(Data extracted from a collection)
______________________________

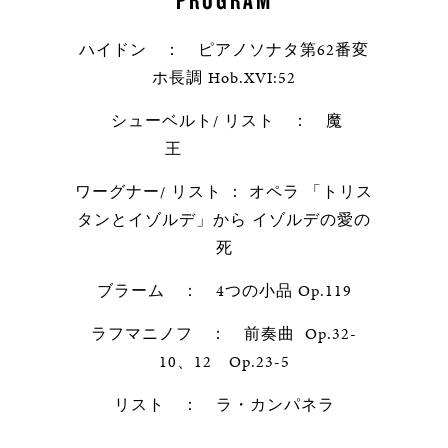
ハイドン ： ピアノソナタ第62番変
ホ長調 Hob.XVI:52
シューベルト/ リスト ： 魔
王
ワーグナー/ リスト ： オペラ 「トリス
タンとイゾルデ」から イゾルデの愛の
死
ブラーム ： 4つの小品 Op.119
ラフマニノフ ： 前奏曲 Op.32-
10、12 Op.23-5
リスト ： ラ・カンパネラ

______________________________

Task: Exactly and only the lines from the line containing "タンとイゾルデ」から イゾルデの愛の" through the final line of the records above must be returned.

Result below:
タンとイゾルデ」から イゾルデの愛の
死
ブラーム ： 4つの小品 Op.119
ラフマニノフ ： 前奏曲 Op.32-
10、12 Op.23-5
リスト ： ラ・カンパネラ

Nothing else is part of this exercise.